La hiérarchill, c’est en quelque sorte un portrait général de notre génération. Les jeunes, notre activité préférée depuis une dizaine d’années, même plus, c’est de chiller. On fait rien que ça chiller. Regarde dans l’évolution de l’enfance à l’adolescence à la période adulte, avant quand on appelait nos amis, on disait « veux-tu jouer avec moi ? ». Après ça, rendu à un certain stade, on ne pouvait plus demander ça, ça ne passait plus socialement. Il fallait maintenant dire « veux-tu faire de quoi ? ». Cette formule-là est en train de tomber, parce que ce qu’on veut faire, ce n’est plus jouer, ce n’est plus faire de quoi, c’est chiller.

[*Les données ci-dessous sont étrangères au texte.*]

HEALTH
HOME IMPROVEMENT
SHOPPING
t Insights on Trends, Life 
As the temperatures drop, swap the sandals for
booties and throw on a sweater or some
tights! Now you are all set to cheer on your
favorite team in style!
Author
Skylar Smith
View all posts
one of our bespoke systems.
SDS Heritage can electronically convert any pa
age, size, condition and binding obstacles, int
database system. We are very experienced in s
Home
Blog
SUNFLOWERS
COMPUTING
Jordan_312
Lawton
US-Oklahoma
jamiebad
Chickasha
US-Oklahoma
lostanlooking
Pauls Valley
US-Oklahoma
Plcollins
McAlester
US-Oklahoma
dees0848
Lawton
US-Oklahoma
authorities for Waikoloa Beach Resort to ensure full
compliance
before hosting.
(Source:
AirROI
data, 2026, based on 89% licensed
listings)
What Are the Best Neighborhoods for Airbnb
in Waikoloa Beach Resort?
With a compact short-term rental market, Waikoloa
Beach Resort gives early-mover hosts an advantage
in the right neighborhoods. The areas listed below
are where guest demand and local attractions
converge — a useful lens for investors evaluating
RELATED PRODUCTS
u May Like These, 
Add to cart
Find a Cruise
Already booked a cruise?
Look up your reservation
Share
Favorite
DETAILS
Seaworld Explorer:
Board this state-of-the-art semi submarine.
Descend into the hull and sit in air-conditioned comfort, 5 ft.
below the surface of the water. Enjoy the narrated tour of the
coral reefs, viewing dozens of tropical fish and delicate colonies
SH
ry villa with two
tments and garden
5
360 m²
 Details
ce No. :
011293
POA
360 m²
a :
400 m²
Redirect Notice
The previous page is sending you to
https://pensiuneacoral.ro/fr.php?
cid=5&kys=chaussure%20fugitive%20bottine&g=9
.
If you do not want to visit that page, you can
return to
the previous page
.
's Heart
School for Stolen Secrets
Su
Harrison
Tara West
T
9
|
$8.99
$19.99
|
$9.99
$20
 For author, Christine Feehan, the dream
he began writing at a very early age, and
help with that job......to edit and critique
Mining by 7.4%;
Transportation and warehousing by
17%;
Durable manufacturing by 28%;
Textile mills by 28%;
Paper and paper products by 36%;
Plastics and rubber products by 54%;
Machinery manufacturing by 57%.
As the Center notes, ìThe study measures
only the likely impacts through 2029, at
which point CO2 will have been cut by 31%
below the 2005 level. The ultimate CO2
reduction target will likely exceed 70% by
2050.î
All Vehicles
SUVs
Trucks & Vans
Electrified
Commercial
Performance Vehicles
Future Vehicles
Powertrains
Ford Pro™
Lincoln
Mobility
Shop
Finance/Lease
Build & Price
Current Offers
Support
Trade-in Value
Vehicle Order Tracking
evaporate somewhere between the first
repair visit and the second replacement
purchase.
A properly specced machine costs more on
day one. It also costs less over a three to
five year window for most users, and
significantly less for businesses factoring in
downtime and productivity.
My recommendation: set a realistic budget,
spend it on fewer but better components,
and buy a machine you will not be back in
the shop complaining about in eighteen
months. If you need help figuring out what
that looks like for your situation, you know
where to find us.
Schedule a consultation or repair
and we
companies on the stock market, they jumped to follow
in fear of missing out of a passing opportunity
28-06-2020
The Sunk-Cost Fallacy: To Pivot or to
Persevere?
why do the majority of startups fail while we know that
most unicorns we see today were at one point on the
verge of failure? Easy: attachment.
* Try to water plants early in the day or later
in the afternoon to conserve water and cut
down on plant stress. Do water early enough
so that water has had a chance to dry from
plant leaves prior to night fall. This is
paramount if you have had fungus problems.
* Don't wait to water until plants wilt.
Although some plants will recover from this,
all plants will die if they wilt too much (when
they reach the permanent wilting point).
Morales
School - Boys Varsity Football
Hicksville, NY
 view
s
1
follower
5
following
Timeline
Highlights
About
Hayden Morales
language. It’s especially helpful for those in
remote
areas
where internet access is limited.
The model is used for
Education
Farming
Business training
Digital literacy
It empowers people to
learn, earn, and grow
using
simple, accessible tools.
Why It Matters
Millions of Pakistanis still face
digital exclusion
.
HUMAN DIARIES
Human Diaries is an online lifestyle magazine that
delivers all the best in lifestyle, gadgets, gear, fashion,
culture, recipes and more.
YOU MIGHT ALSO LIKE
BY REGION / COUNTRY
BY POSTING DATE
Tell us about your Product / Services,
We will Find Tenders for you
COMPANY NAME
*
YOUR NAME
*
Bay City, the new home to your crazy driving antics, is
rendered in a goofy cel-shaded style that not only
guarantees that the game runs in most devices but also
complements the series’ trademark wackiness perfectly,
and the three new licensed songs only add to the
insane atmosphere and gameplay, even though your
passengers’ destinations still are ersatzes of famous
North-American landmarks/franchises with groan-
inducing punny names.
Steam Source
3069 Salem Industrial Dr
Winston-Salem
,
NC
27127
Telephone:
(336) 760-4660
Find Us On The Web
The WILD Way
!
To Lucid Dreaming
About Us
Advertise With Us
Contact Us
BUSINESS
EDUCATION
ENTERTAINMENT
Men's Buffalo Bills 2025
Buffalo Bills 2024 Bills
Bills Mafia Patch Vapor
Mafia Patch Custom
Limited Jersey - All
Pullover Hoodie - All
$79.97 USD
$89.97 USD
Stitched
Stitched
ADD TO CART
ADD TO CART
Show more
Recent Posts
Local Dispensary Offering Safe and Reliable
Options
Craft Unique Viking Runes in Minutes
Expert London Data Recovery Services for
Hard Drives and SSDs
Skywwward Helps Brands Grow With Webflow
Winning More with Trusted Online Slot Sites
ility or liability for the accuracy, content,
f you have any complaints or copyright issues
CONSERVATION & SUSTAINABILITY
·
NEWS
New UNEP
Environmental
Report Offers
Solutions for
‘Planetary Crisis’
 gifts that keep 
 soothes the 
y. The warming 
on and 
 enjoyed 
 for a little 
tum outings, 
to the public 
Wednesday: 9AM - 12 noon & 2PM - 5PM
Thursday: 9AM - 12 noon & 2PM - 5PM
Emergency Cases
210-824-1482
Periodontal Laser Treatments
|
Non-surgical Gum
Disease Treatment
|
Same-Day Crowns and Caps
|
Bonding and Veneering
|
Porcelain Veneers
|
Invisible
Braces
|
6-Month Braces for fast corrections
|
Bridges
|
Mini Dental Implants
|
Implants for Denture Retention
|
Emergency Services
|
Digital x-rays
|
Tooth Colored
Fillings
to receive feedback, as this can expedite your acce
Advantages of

Chiller, ça veut dire quoi en gros ? Rien faire. La hiérarchill c’est un genre d’hommage à tous les jeunes qui décident de ne rien faire, notamment ceux qui refusent cette idéologie néo-libérale du système d’éducation qui nous amène à vouloir un diplôme à tout prix pour ensuite avoir une job 35 heures par semaine steady. Sans le faire avec de la réelle motivation. Hiérarchill, c’est juste un mot pour désigner… les révolutionnaires de demain. Les chilleurs d’aujourd’hui, c’est les révolutionnaires de demain !
Dans la chanson titre, tu abordes des thématiques plus sociales et politiques, tu tentes de définir notre génération. Est-ce que Jérôme 50, l’artiste et le citoyen, est fier du « renversement de modèle social » de lundi dernier [le 1er octobre] ?
Non ! C’est-à-dire que moi, j’aime les Québécois. Tous. Si t’es Québécois, je t’aime. Et si le Québec a décidé de voter pour la CAQ, je ne peux que… Le Québec écoute du Kaïn, il va manger du Normandin… et il vote pour la CAQ. Je ne peux pas en vouloir à personne, si c’est ça qu’on veut. Le modèle social n’a pas changé, il ne changera pas avec la CAQ. Avec Québec solidaire, il changerait, mais pas avec la CAQ. Donc, concernant ce qui s’est passé lundi, je suis heureux si les Québécois sont heureux.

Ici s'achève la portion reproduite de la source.